> EXERCISE GOAL
With the pictures excluded, repeat every entry exactly.

Top of RAW DATA

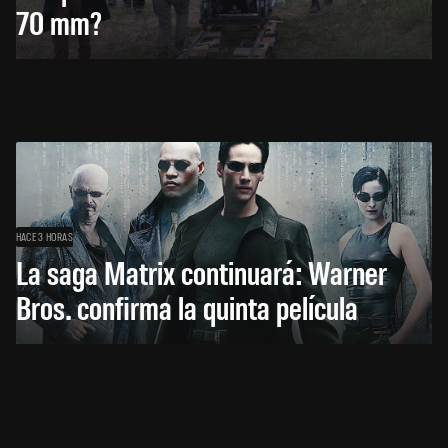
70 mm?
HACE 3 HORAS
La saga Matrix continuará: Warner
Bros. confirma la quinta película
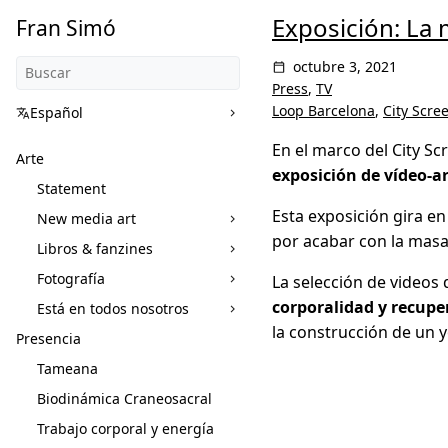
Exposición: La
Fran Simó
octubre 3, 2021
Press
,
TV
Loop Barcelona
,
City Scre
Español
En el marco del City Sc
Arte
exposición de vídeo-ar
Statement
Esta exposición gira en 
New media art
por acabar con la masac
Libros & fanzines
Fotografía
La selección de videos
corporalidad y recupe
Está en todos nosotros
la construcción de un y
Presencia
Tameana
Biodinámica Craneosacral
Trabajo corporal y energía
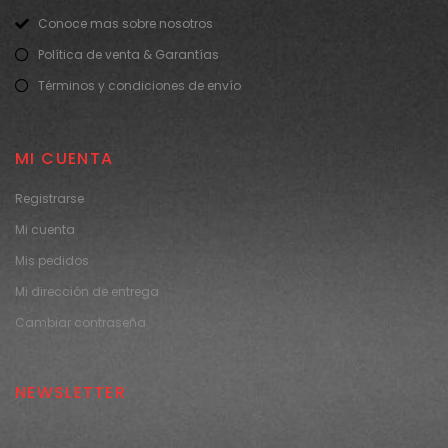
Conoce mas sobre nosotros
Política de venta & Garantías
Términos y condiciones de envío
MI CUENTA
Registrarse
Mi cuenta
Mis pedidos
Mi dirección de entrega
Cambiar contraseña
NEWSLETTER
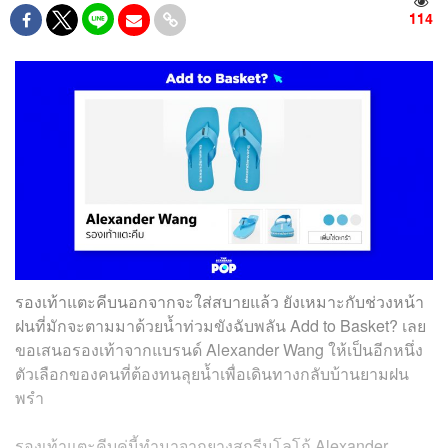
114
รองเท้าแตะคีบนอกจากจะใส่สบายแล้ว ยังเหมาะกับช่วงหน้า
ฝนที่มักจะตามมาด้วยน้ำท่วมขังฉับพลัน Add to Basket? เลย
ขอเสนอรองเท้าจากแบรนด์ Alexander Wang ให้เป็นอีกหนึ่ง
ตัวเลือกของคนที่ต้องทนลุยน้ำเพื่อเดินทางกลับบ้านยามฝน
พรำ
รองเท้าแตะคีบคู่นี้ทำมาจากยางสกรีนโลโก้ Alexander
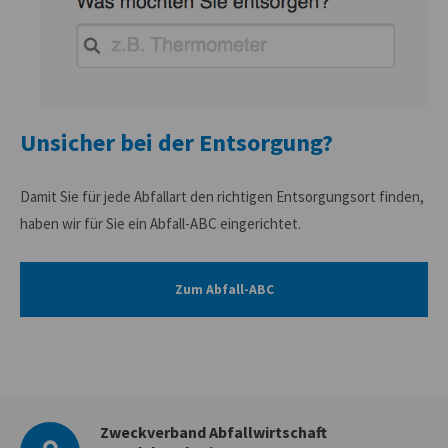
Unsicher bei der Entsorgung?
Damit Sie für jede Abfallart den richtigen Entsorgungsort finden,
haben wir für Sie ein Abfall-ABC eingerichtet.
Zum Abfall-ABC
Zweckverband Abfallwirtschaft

Bottom of RAW DATA

> SOLUTION BELOW
70 mm?
HACE 3 HORAS
La saga Matrix continuará: Warner
Bros. confirma la quinta película
Exposición: La
Fran Simó
octubre 3, 2021
Press
,
TV
Loop Barcelona
,
City Scre
Español
En el marco del City Sc
Arte
exposición de vídeo-ar
Statement
Esta exposición gira en 
New media art
por acabar con la masac
Libros & fanzines
Fotografía
La selección de videos
corporalidad y recupe
Está en todos nosotros
la construcción de un y
Presencia
Tameana
Biodinámica Craneosacral
Trabajo corporal y energía
Conoce mas sobre nosotros
Política de venta & Garantías
Términos y condiciones de envío
MI CUENTA
Registrarse
Mi cuenta
Mis pedidos
Mi dirección de entrega
Cambiar contraseña
NEWSLETTER
114
รองเท้าแตะคีบนอกจากจะใส่สบายแล้ว ยังเหมาะกับช่วงหน้า
ฝนที่มักจะตามมาด้วยน้ำท่วมขังฉับพลัน Add to Basket? เลย
ขอเสนอรองเท้าจากแบรนด์ Alexander Wang ให้เป็นอีกหนึ่ง
ตัวเลือกของคนที่ต้องทนลุยน้ำเพื่อเดินทางกลับบ้านยามฝน
พรำ
รองเท้าแตะคีบคู่นี้ทำมาจากยางสกรีนโลโก้ Alexander
Unsicher bei der Entsorgung?
Damit Sie für jede Abfallart den richtigen Entsorgungsort finden,
haben wir für Sie ein Abfall-ABC eingerichtet.
Zum Abfall-ABC
Zweckverband Abfallwirtschaft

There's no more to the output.